Pa’s funeral was a pitiful thing. Other than Johnny and me, only the preacher, Brother Fletcher and Miss Burnett was there – and Miss Burnett went to all the funerals to sing a few hymns. There were a couple of men there to lower the casket and to fill in the grave, but they hung back laughing and talking during the actual funeral. I hated the way they acted. It was like Pa was nothing more than some rotten peelings they were burying underground. Only I cried. Johnny remained as cold and emotionless as the rock we used to mark the head of the grave and everyone else just seemed to go through the necessary motions.
I hadn’t been listening to the preacher, so I was surprised when I felt Johnny take my hand and say it was time to go. Whispering one final goodbye to the pa I had never understood, I wiped away my tears with my free hand and turned to leave, but then I saw Matthew standing by a tree several feet away. To my guilt, I felt my cheeks flush and my heart race, and I couldn’t deny I was happy to see him. I ran over as Johnny followed slowly, almost reluctantly, behind me.
“You came,” I gushed, “Thank you so much.”
Matthew smiled gently. “I wanted to come,” he said, “I’m really sorry about your pa.”
“Why didn’t you stand over with us?” Johnny asked. His voice had a strange edge to it that I didn’t quite understand, but I saw Matthew flinch slightly.
“I don’t want Mom to know I was here,” he admitted.
“Did she tell you not to come?” demanded Johnny.
“Well, not directly,” replied Matthew, “but I knew that she would be upset.” He shifted his weight from foot to foot and looked down at the ground for a moment. “Like I said,” he finally continued, “I’m really sorry. So what are you going to do now?”

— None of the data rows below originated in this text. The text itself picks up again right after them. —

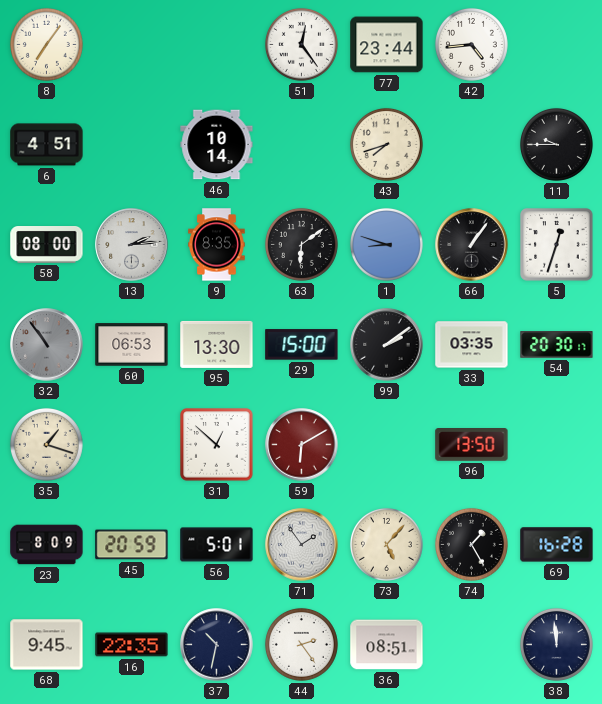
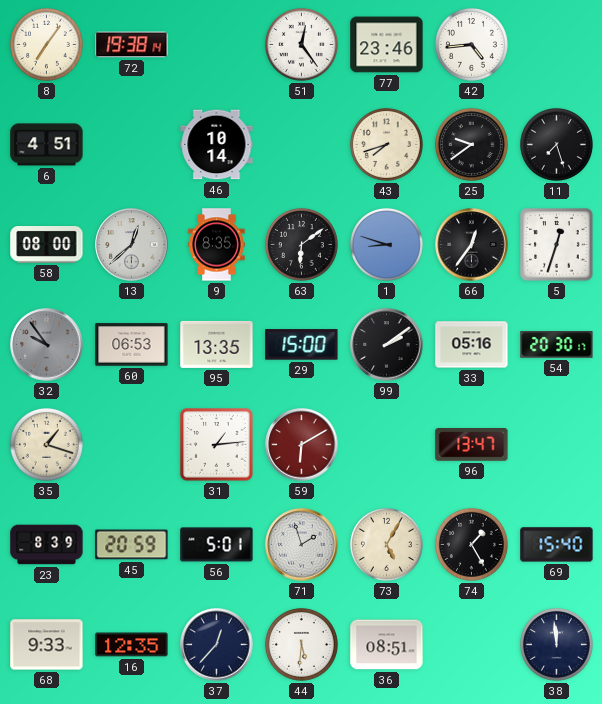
72: none -> 19:38
77: 23:44 -> 23:46
25: none -> 9:39
11: 9:45 -> 7:27
13: 2:14 -> 12:38
66: 1:06 -> 12:36
32: 10:54 -> 9:54
95: 13:30 -> 13:35
33: 03:35 -> 05:16
31: 12:52 -> 1:14
96: 13:50 -> 13:47
23: 8:09 -> 8:39
71: 1:54 -> 1:57
73: 5:07 -> 5:05
69: 16:28 -> 15:40
68: 9:45 -> 9:33
16: 22:35 -> 12:35
37: 10:32 -> 12:37
44: 2:24 -> 5:31
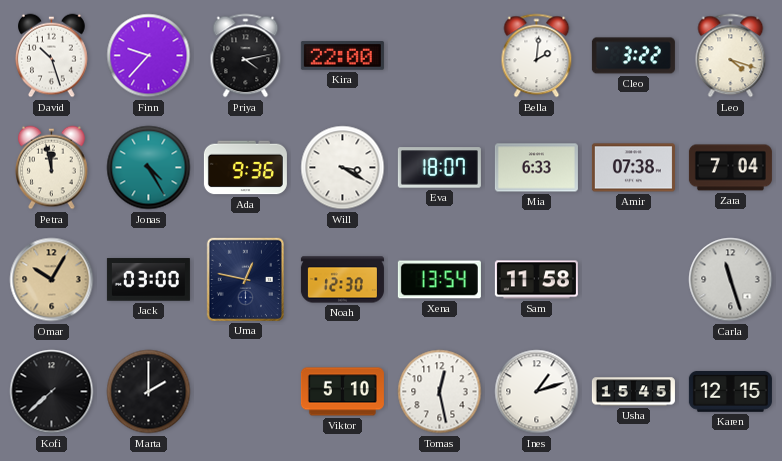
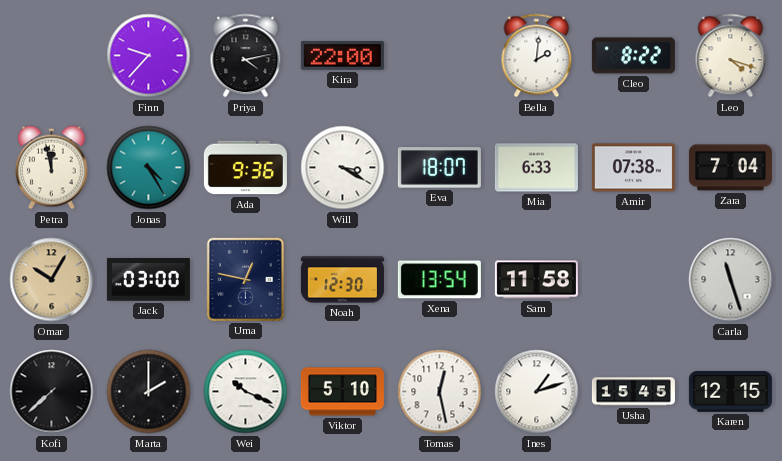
David: 10:27 -> none
Cleo: 3:22 -> 8:22
Wei: none -> 10:19
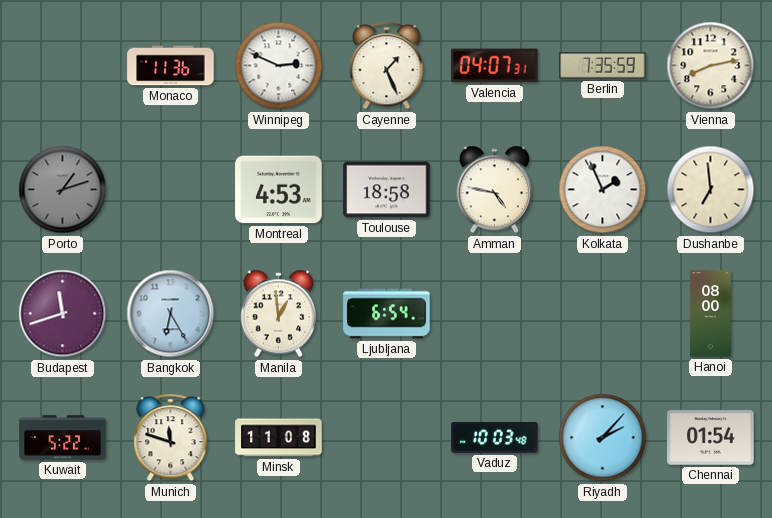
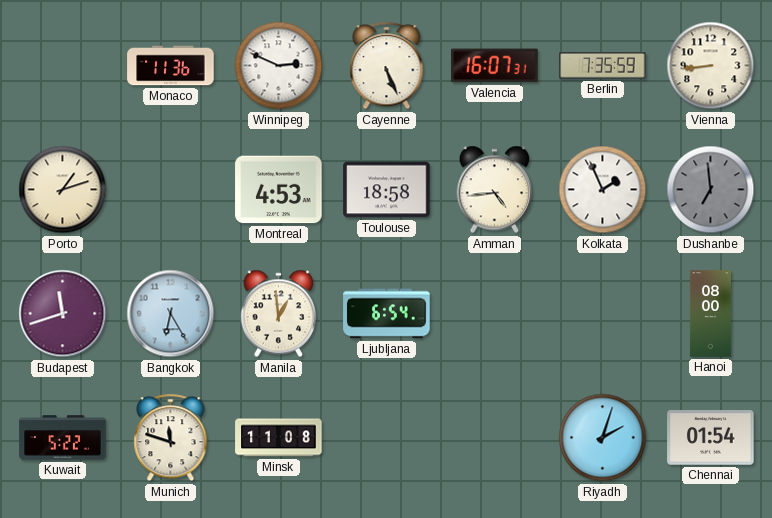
Cayenne: 1:26 -> 5:26
Valencia: 04:07 -> 16:07
Vienna: 8:13 -> 8:44
Porto dial: grey -> cream
Amman: 4:47 -> 4:44
Dushanbe dial: cream -> grey
Vaduz: 10:03 -> none
Riyadh: 2:07 -> 2:03
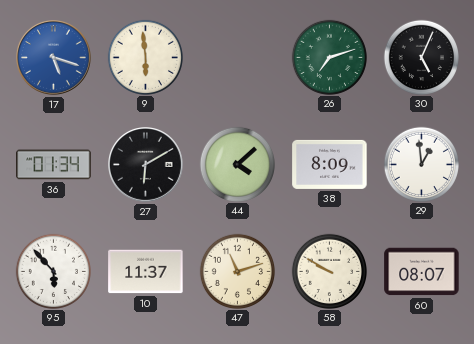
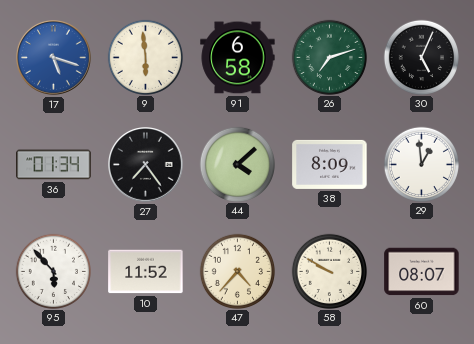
91: none -> 6:58
27: 6:10 -> 7:24
10: 11:37 -> 11:52
47: 11:12 -> 4:37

“What do you mean?” questioned Johnny, “We’re going to survive. That’s what we’re going to do. I’m going to have to quit school and start to work in the mines.”
I whirled around because this was the first I had heard of this plan, but Matthew spoke before I had a chance. “You can’t quit school now,” he said, “We’re going to be graduating soon. I thought you wanted to graduate.”
Johnny snorted. “Things change,” he returned, “Some of us have the luxury of being able to go to school and some of us don’t!”
“But, Johnny,” I spoke up, “You always said education was important. You would let me quit back when I thought I couldn’t stand Miss Clark another day.”
His expression softened slightly and I saw his mouth twitch in a peculiar way. “It is important – for you. We’re still going to get out of this place one day and your education will be the key.”
“But if you’re going to quit then I’ll quit!” I insisted.
To my surprise both boys quickly yelled out “No!” at the same time. “You can’t quit, Gracie,” Matthew pleaded.
This seemed to be the one thing they were in agreement about. “You can’t quit,” reiterated Johnny, “If you do, then I’ll be giving up my chance to graduate for no reason. I’ll go to work in the mines so we’ll have food and everything, but you have to stay in school.”
I had never heard Johnny talk so seriously about anything before, especially not about school, so I just nodded dumbly. This seemed to satisfy my brother who nodded in return and walked away leaving Matthew and me to watch him go.
“Do you think you can talk him into not leaving school?” Matthew asked, “I really want us to graduate together. “
“I don’t know,” I said, “When he gets determined to do something; it’s hard to change his mind. I’ll try.” “Please do,” Matthew said, “I don’t know why, but he’s so angry lately – especially at me. Do you know what’s wrong?”
I shook my head as I continued to watch Johnny. He was now only a distant shape on the horizon but I couldn’t help but feel that the distance between us was far farther than it looked. I had to wonder if I would ever be able to reach him again.